Paha biçilmez emanetler

Türk müziğine yüzden fazla beste kazandıran 87 yaşındaki tamburi Sadun Aksüt, geniş arşivini İTÜ Türk Musikisi Devlet Konservatuarı Arşiv ve Dokümantasyon Merkezi’ne bağışladı. Aynı üniversitede 40 yıl eğitim veren, öğrenci yetiştiren sanatçı, “Türk musikisi şu anda biraz kayıpta. Ancak gençler çok güzel yetişiyor. Onlar güzel musiki yapacaklar. İnşallah Türk musikisinde bir yükseliş yaşanacak” diyor.

İlker Nuri Öztürk
Sadun Aksüt

Tamburi, besteci, yazar Sadun Aksüt mesleki hayatı boyunca bir araya getirdiği arşivini İstanbul Teknik Üniversitesi Türk Musikisi Devlet Konservatuarı Arşiv ve Dokümantasyon Merkezi’ne bağışladı. Çeşitli bestecilere ait el yazması nota defterleri, fotoğraflar, mektuplar, plaklar, farklı nota yazım teknikleriyle hazırlanmış el yazması eserler, Türkçe ve Osmanlıca yaprak notalar ve basılı eserlerin bulunduğu arşivin en kıymetli parçası Aksüt’ün tambur hocası müzisyen İzzettin Ökte’ye ait tambur. Arşivi teslim ederken içinin yandığını belirten 87 yaşındaki sanatçı, şunları söylüyor: “Bana tamburu öğreten İzzettin Ökte hocamın tamburu var. Bu tambur takriben 150 senelik. 1950’de 10 bin lira teklif etmişlerdi hocama. Cebinde 10 lira vardı, 100 bin lira verseniz de vermem dedi ve ileri tarihte bana hediye etti. Manevi değeri çok yüksek bu tamburu ben de konservatuara hediye ettim.”

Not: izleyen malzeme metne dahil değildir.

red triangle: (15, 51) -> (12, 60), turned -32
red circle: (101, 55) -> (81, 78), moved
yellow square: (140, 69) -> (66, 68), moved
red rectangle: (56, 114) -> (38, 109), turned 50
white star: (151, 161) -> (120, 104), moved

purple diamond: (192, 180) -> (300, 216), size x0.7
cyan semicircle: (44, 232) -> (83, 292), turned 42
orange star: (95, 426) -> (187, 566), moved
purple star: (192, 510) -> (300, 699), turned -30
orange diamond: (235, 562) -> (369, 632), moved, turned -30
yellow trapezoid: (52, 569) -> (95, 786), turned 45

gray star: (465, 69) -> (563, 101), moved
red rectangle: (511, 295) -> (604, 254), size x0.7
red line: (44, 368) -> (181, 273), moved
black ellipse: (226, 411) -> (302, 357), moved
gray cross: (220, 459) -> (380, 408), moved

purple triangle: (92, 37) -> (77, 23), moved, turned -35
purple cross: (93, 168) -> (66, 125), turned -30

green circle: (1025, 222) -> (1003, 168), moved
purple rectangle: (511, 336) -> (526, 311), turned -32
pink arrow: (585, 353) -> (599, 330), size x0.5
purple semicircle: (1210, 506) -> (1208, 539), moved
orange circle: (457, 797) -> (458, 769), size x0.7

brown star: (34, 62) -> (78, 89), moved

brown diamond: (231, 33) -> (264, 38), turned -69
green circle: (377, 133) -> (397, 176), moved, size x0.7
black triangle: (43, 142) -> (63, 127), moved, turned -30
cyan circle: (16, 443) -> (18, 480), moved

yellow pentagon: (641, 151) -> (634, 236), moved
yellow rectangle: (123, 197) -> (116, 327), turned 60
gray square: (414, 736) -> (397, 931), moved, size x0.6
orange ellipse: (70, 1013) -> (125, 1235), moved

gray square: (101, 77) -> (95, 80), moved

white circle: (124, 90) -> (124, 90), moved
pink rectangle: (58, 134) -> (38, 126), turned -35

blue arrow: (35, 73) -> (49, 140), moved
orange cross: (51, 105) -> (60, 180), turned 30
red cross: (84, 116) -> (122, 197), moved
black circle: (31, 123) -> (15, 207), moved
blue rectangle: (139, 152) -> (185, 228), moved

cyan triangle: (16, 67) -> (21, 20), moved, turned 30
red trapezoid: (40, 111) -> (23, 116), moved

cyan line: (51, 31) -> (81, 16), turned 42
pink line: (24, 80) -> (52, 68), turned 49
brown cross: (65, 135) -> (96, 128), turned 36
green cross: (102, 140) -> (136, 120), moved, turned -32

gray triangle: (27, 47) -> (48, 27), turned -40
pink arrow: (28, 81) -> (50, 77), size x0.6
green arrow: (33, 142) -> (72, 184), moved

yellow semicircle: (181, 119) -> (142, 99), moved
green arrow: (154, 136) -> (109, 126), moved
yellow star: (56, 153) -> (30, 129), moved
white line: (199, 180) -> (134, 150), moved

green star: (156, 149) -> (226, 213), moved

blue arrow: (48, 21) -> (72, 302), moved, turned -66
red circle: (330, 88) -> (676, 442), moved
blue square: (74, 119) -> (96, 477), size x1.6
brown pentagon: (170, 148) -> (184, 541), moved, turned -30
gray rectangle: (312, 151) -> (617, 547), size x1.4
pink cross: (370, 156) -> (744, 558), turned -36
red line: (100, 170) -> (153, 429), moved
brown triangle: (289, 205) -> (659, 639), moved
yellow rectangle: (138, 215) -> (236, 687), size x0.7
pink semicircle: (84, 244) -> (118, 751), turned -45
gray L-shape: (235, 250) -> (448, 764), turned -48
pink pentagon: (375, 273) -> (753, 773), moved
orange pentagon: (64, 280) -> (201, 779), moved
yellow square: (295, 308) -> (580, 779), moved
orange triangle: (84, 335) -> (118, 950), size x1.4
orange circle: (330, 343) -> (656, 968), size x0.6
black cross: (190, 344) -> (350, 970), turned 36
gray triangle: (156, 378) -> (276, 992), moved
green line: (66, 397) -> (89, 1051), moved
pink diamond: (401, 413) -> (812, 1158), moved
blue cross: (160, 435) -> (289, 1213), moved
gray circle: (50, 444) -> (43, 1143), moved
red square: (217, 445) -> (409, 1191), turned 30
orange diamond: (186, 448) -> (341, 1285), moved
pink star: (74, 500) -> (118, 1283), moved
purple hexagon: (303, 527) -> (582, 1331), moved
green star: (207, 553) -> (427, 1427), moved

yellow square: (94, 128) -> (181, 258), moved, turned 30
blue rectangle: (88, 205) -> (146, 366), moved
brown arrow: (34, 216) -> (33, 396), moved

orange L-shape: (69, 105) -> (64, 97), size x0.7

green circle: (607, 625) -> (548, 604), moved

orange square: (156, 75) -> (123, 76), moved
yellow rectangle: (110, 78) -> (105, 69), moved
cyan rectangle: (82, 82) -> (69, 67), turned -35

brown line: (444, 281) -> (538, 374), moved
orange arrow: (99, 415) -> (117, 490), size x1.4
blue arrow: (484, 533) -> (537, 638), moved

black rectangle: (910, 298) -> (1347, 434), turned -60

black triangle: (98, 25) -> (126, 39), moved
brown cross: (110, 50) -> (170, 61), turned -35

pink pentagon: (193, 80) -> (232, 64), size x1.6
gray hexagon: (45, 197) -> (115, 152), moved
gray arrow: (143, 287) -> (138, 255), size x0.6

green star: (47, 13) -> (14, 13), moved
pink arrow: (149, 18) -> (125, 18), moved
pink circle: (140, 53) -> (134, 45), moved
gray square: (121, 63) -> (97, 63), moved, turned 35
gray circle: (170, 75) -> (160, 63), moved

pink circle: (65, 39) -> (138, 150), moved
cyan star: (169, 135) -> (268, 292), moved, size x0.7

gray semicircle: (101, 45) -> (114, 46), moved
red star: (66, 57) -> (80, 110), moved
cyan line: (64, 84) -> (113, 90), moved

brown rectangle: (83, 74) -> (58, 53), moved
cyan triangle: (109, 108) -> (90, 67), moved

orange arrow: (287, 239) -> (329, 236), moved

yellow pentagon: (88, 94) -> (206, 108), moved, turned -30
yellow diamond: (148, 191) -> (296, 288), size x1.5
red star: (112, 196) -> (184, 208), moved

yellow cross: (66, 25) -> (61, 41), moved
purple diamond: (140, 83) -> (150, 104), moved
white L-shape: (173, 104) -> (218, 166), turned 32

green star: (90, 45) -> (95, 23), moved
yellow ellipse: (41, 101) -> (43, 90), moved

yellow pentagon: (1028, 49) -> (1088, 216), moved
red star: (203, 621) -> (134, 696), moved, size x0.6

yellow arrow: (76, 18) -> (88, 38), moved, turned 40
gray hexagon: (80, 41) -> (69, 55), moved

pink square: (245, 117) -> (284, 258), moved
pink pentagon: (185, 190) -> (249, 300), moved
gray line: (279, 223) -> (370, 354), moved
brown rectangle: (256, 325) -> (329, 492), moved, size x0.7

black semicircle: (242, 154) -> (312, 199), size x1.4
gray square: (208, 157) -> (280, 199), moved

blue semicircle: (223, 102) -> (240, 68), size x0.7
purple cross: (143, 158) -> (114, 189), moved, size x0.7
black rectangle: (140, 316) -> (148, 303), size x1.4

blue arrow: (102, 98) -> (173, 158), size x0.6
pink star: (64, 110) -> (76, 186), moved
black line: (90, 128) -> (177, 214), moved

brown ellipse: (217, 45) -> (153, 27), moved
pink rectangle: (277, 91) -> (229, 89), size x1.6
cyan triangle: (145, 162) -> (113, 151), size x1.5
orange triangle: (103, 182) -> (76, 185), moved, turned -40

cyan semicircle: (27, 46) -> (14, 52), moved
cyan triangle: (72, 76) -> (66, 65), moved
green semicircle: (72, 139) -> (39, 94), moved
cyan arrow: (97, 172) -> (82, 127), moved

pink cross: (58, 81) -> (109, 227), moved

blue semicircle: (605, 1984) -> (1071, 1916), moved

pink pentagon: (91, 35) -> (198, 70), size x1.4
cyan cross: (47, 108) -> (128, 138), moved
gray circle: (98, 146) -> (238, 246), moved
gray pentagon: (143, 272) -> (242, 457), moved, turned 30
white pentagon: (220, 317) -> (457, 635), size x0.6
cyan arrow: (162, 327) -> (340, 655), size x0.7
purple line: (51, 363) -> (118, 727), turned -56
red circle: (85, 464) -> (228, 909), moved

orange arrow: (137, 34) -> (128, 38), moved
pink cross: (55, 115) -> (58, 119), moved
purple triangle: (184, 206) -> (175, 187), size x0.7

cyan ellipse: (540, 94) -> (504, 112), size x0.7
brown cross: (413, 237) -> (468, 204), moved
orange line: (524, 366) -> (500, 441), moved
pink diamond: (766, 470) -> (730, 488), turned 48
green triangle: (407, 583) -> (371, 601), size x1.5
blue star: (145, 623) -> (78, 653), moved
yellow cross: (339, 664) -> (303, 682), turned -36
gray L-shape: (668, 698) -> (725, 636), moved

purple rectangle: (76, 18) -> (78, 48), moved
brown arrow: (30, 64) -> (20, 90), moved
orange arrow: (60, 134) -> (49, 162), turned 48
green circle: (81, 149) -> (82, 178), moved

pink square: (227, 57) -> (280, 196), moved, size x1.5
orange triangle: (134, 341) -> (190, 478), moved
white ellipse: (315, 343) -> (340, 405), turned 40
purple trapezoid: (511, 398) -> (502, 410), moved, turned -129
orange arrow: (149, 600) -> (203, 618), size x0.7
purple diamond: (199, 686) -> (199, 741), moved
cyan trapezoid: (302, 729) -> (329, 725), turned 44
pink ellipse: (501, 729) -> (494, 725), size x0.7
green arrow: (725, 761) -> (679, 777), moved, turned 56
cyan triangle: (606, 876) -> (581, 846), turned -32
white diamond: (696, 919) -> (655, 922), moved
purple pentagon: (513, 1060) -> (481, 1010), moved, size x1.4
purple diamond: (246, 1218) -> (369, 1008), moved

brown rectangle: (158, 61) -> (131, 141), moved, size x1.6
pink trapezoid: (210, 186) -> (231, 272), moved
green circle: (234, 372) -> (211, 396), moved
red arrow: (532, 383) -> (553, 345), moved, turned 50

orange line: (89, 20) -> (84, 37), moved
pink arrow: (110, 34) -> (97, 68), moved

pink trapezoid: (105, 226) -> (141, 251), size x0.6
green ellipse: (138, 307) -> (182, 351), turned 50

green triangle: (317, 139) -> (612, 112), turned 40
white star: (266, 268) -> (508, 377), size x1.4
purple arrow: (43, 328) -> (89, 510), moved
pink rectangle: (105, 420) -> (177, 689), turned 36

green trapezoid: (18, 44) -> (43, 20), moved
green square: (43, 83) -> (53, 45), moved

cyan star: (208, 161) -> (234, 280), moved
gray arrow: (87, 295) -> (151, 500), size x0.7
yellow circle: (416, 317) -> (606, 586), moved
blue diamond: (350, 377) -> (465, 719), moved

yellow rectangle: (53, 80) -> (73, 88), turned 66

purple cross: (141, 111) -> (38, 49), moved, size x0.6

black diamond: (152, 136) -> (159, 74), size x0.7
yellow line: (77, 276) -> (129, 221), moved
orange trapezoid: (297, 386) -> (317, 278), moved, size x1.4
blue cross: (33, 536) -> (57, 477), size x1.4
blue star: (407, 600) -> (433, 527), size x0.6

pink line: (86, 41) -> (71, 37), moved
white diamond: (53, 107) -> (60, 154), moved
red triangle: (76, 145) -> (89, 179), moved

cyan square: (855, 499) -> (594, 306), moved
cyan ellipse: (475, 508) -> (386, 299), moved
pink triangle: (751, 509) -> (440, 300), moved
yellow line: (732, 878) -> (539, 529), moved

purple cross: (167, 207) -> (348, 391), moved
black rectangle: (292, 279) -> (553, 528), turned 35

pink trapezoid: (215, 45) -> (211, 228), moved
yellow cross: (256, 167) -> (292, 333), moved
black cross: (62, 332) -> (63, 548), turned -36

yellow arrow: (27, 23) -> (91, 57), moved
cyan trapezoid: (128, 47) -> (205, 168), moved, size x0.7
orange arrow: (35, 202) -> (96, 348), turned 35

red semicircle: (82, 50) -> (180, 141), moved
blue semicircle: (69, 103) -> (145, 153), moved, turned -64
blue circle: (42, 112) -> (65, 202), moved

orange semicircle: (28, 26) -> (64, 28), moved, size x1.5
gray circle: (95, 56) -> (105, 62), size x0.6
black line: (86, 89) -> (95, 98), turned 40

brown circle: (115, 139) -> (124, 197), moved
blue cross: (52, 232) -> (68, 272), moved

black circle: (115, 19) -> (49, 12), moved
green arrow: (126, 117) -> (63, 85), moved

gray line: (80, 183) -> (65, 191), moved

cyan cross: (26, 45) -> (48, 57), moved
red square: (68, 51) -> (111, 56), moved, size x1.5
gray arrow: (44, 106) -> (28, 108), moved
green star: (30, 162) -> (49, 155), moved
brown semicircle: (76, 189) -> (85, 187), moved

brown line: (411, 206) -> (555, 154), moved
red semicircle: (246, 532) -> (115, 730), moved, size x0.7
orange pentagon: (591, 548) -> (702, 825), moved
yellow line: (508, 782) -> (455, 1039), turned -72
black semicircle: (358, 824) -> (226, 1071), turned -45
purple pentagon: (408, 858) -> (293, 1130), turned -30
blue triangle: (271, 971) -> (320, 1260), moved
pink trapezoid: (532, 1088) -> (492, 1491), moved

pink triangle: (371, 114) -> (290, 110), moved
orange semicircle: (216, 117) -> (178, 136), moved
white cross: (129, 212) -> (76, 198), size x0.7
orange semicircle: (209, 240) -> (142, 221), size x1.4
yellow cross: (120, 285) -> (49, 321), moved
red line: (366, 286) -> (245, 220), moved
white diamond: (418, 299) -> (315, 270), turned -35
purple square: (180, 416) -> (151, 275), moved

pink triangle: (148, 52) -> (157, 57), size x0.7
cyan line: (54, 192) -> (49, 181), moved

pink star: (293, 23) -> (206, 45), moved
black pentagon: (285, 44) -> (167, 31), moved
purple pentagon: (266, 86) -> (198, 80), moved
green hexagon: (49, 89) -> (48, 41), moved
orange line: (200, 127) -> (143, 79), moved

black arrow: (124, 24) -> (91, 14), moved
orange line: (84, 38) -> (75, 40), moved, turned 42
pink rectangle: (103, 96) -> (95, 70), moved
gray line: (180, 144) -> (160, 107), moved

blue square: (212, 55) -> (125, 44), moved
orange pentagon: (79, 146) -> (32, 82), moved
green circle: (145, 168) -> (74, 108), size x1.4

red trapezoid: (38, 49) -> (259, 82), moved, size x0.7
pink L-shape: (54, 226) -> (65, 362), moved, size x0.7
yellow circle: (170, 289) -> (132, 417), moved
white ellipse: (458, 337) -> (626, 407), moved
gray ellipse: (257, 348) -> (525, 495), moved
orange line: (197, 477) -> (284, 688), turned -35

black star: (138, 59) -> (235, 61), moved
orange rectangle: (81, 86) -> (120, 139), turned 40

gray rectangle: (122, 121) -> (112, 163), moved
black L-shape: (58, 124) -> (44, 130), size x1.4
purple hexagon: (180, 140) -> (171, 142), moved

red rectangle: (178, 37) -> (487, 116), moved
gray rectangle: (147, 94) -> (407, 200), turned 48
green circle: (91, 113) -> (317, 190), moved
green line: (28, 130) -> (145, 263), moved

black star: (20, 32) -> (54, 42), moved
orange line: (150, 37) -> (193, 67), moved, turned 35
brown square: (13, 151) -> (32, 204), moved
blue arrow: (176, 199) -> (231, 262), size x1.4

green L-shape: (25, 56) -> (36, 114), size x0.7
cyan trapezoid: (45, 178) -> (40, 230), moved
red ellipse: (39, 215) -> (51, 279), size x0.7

https://image.piri.net/resim/imagecrop/2019/11/02/09/37/resized_a34b6-00fed9aesaduntoren4.jpg

VEFA BORCUM VARDI

https://image.piri.net/resim/imagecrop/2019/11/02/09/36/resized_3c60f-7146ab00sadun4.jpg

İstanbul Teknik Üniversitesi Türk Musikisi Devlet Konservatuarı Çalgı Bölümü’nde yüzlerce öğrenci yetiştiren Aksüt, maddi zorluklar yaşansa da sanata sahip çıkıldığının altını çiziyor. Elinde yetiştiği hocası İzzettin Ökte’nin kendisine emanet bıraktığı tamburu yıllarca saklayan Aksüt, 40 yıl boyunca da kendisi binlerce öğrenci yetiştirdi. Ustasından öğrendiği gibi daima Türk müziğini yukarda tutmayı hedefledi. Şimdiyse gelecek nesilde yetişecek isimlere örnek olması için tamburu layık olduğu yere bağışladı. Kendisinin de hayata İTÜ’de yetiştiğini vurgulayan emektar isim, şunları söylüyor: “1974’te hoca oldum. 40 seneden fazla çalıştım. Bu sürede bana unvan veren, arkadaşlar, dostlar kazandıran bu müesseseye vermeyip de nereye bağışlasaydım... Bir vefa borcum vardı. Böylece bir parça ödemeye çalıştım.” Geçmişten günümüze Türk müziğindeki değişimi sorduğumuz Aksüt, şu değerlendirmeyi yapıyor: “Türk musikisi şu anda biraz kayıpta. Önceleri arabesk denen nesne, bizi epey zedeledi. Milletin ruhunu zedeledi. Sonra pop çıktı. Bugün de rap müzik var ama ona hiç bakamıyorum çünkü aklım ermiyor. Bunlar tabi Türk musikisi için hoş değil. Ancak gençler çok güzel yetişiyor. Onlar güzel musiki yapacaklar. İnşallah Türk musikisinde bir yükseliş yaşanacak.” Osmanlı’dan Cumhuriyet’e geçişte değişen harflerin, müzikte değişime neden olmadığına değinen Aksüt, şu şekilde devam ediyor: “Harflerdeki değişim sonrası ilerleme oldu diye düşünüyorum. Eski eserlerin üzerinde eski harfler vardı, sonra yeni harflerle yazıldı.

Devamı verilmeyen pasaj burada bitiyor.